5. Die große Koalition kann lange halten, weil die Union zur SPD wird und die SPD zur Union.

Die ersten hundert Tage der Koalition sind recht friedlich verlaufen. Das war überraschend, nachdem sich im Wahlkampf alle sehr angestrengt hatten, fundamentale Alternativen zu inszenieren: das neoliberale Duo Merkel/Westerwelle gegen Schröder, der sein sozialdemokratisches Herz wiederentdeckt zu haben schien. Doch das war nur Schein. Von der Union sind die neoliberalen Kampfposen, die die Parteimehrheit eher schweigend ertragen hatte, abgefallen wie eine ausgeliehene schwere Rüstung.

Seit dem Koalitionsvertrag sieht man: SPD und Union sind sich im politischen Kerngeschäft weitgehend einig. Die ideologischen Unterschiede verwischen. Merkel fordert einen Mindestlohn und neue Gerechtigkeit – sie klingt dabei wie Platzeck. Und streiten sich die Koalitionäre, dann mit vertauschten Rollen: Seehofer kritisiert Müntefering, weil die Rente ab 67 unsozial sei. Wirtschaftsminister Glos votiert für deftige Lohnerhöhungen. Die große Koalition, die doch nur eine Notlösung war, kann lange halten. Politisch setzt sie den Schröder-Kurs fort: Der Sozialstaat wird ab- und umgebaut, aber ohne aggressive Rhetorik und ohne „Durchregieren“. Krachen dürfte es nur in zwei Situationen: Wenn die SPD bei den nächsten Landtagswahlen katastrophal verliert. Oder wenn die USA Iran bombardieren und Merkel die USA unterstützt.

6. Die Große Koalition schafft mehr Ungleichheit – wie Rot-Grün. Nur bemerkt es fast niemand.

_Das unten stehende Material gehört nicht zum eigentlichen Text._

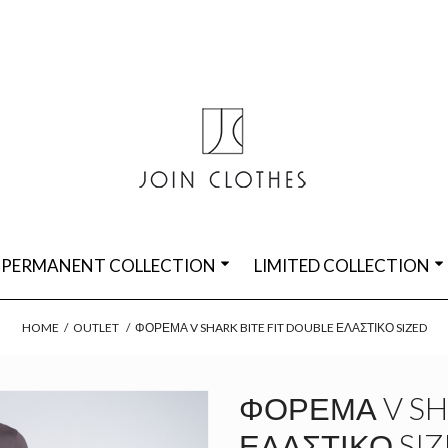
PERMANENT COLLECTION
LIMITED COLLECTION
HOME
/
OUTLET
/
ΦΌΡΕΜΑ V SHARK BITE FIT DOUBLE ΕΛΑΣΤΙΚΌ SIZED
ΦΌΡΕΜΑ V SHA
ΕΛΑΣΤΙΚΌ SI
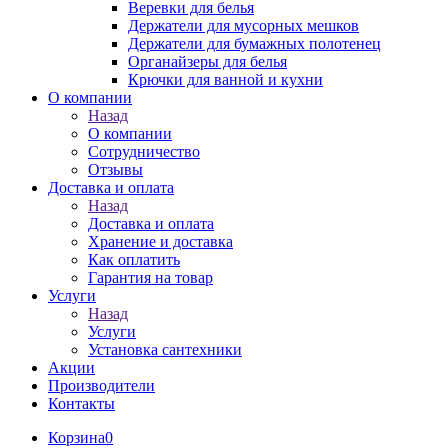
Веревки для белья
Держатели для мусорных мешков
Держатели для бумажных полотенец
Органайзеры для белья
Крючки для ванной и кухни
О компании
Назад
О компании
Сотрудничество
Отзывы
Доставка и оплата
Назад
Доставка и оплата
Хранение и доставка
Как оплатить
Гарантия на товар
Услуги
Назад
Услуги
Установка сантехники
Акции
Производители
Контакты
Корзина
0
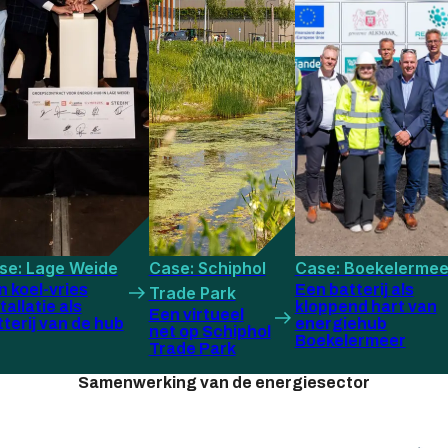
se: Lage Weide
Case: Schiphol
Case: Boekelermee
n koel-vries
Een batterij als
Trade Park
tallatie als
kloppend hart van
Een virtueel
terij van de hub
energiehub
net op Schiphol
Boekelermeer
Trade Park
Samenwerking van de energiesector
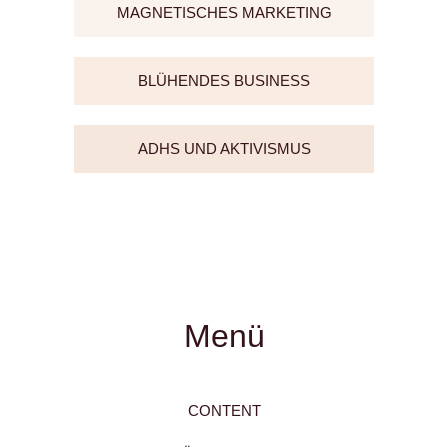
MAGNETISCHES MARKETING
BLÜHENDES BUSINESS
ADHS UND AKTIVISMUS
Menü
CONTENT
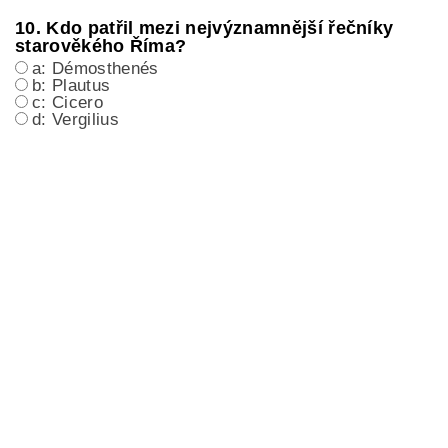
10. Kdo patřil mezi nejvýznamnější řečníky
starověkého Říma?
a: Démosthenés
b: Plautus
c: Cicero
d: Vergilius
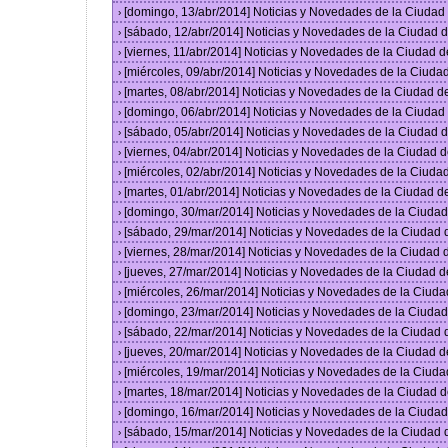
[domingo, 13/abr/2014] Noticias y Novedades de la Ciuda
›
[sábado, 12/abr/2014] Noticias y Novedades de la Ciudad
›
[viernes, 11/abr/2014] Noticias y Novedades de la Ciudad
›
[miércoles, 09/abr/2014] Noticias y Novedades de la Ciud
›
[martes, 08/abr/2014] Noticias y Novedades de la Ciudad 
›
[domingo, 06/abr/2014] Noticias y Novedades de la Ciuda
›
[sábado, 05/abr/2014] Noticias y Novedades de la Ciudad
›
[viernes, 04/abr/2014] Noticias y Novedades de la Ciudad
›
[miércoles, 02/abr/2014] Noticias y Novedades de la Ciud
›
[martes, 01/abr/2014] Noticias y Novedades de la Ciudad 
›
[domingo, 30/mar/2014] Noticias y Novedades de la Ciuda
›
[sábado, 29/mar/2014] Noticias y Novedades de la Ciudad
›
[viernes, 28/mar/2014] Noticias y Novedades de la Ciudad
›
[jueves, 27/mar/2014] Noticias y Novedades de la Ciudad 
›
[miércoles, 26/mar/2014] Noticias y Novedades de la Ciud
›
[domingo, 23/mar/2014] Noticias y Novedades de la Ciuda
›
[sábado, 22/mar/2014] Noticias y Novedades de la Ciudad
›
[jueves, 20/mar/2014] Noticias y Novedades de la Ciudad 
›
[miércoles, 19/mar/2014] Noticias y Novedades de la Ciud
›
[martes, 18/mar/2014] Noticias y Novedades de la Ciudad 
›
[domingo, 16/mar/2014] Noticias y Novedades de la Ciuda
›
[sábado, 15/mar/2014] Noticias y Novedades de la Ciudad
›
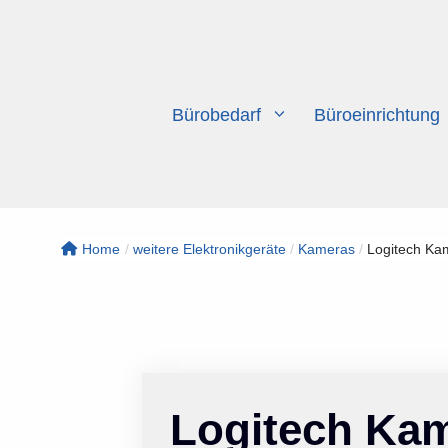
Zum
Inhalt
springen
Bürobedarf
Büroeinrichtung
Home
/
weitere Elektronikgeräte
/
Kameras
/
Logitech Kam
Logitech Kam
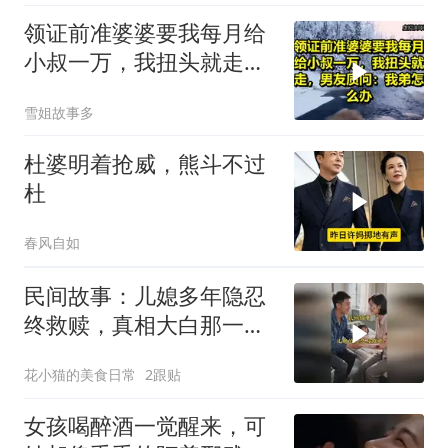
领证前准婆婆要我每月给
小叔一万，我扭头就走，
男友质问：我弟怎么办？
雪姐故事多
杜婆明着抢威，熊斗不过
杜
春风自如
民间故事：儿媳多年隐忍
终救赎，真相大白那一刻
众人泪目
花小猫的美食日常
2跟贴
女孩喝醉酒一觉醒来，可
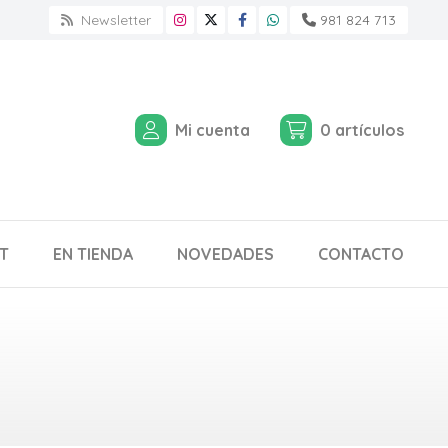
Newsletter
981 824 713
Mi cuenta
0
artículos
T
EN TIENDA
NOVEDADES
CONTACTO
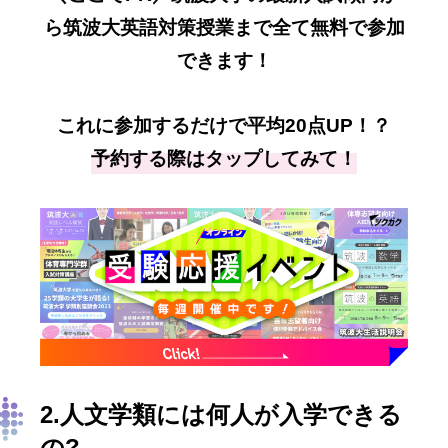
ら筑波大英語対策授業まで全て無料で参加
できます！
これに参加するだけで平均20点UP！？
予約する際はタップしてみて！
2.人文学類には何人が入学できる
の?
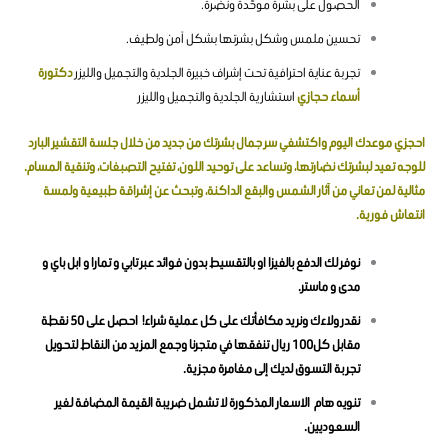
الحصول على بشرة موحّدة ونضرة.
تحسين ملمس وشكل بشرتها بشكل آمن ولطيف.
تجربة عناية احترافية تحت إشراف خبيرة الجلدية والتجميل والليزر
دكتورة
أسماء حجازي
استشارية الجلدية والتجميل والليزر
احجزي موعدك اليوم واكتشفي سر جمال بشرتك من جديد من خلال جلسة التقشير البارد
للوجه تعيد لبشرتك نضارتها، وتساعد على توحيد اللون، تفتيح التصبغات، وتنقية المسام.
مثالية لمن تعاني من آثار الشمس والبقع الداكنة، وتبحث عن إشراقة طبيعية ولمسة
انتعاش فورية.
نوفر لك الدفع بالفيزا او بالتقسيط بدون فوائد عبر تابي و تمارا و ابل باي و
مدى و ماستر.
نقدر ولاءك ونريد مكافأتك على كل عملية شراء! احصل على 50 نقطة
مقابل كل100 ريال تنفقها في متجرنا وجمع المزيد من النقاط لتحويل
تجربة التسوق لديك إلى مغامرة مجزية.
تنويه هام الاسعار المذكورة لا تشمل ضريبة القيمة المضافة لغير
السعوديين.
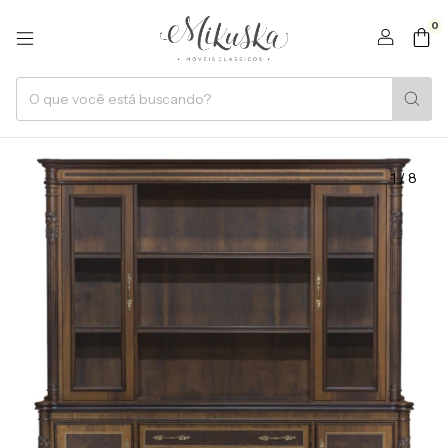
0
1
/
8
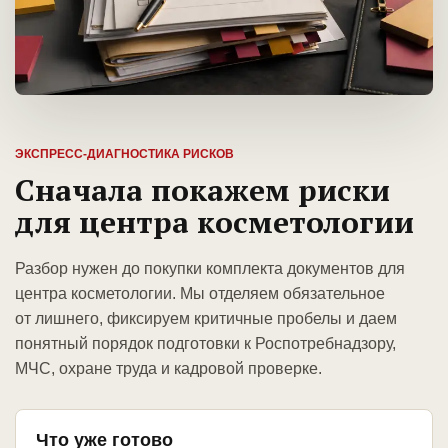
ЭКСПРЕСС-ДИАГНОСТИКА РИСКОВ
Сначала покажем риски
для центра косметологии
Разбор нужен до покупки комплекта документов для
центра косметологии. Мы отделяем обязательное
от лишнего, фиксируем критичные пробелы и даем
понятный порядок подготовки к Роспотребнадзору,
МЧС, охране труда и кадровой проверке.
Что уже готово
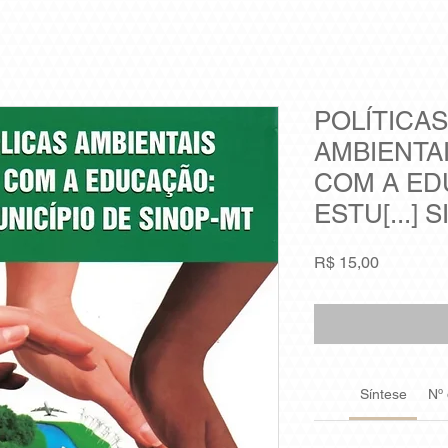
POLÍTICAS
AMBIENTA
COM A ED
ESTU[...] 
Preço
R$ 15,00
Síntese
Nº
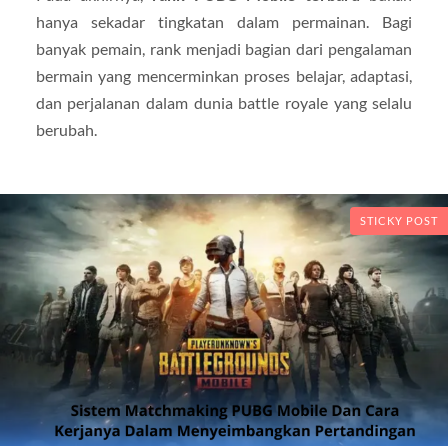
hanya sekadar tingkatan dalam permainan. Bagi
banyak pemain, rank menjadi bagian dari pengalaman
bermain yang mencerminkan proses belajar, adaptasi,
dan perjalanan dalam dunia battle royale yang selalu
berubah.
STICKY POST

„Die Bürger wollen keinen Streit“, hat Merkel richtig erkannt. Da jedoch nur Debatten für mediale Aufmerksamkeit sorgen, bleibt verborgen, wie die große Koalition still Fakten schafft. Ein Beispiel: 2006 gilt als das Jahr, in dem innenpolitisch noch nichts entschieden wird. Tatsächlich jedoch werden die Konsumenten mit 9 Milliarden Euro belastet – von der gestrichenen Eigenheimzulage bis hin zu den Hartz-IV-Kürzungen. Die Unternehmen dagegen erhalten eine weitere Milliarde geschenkt. Aber wen interessieren schon Abschreibungsregeln? Da ist die Dauerdebatte über das Elterngeld viel spannender.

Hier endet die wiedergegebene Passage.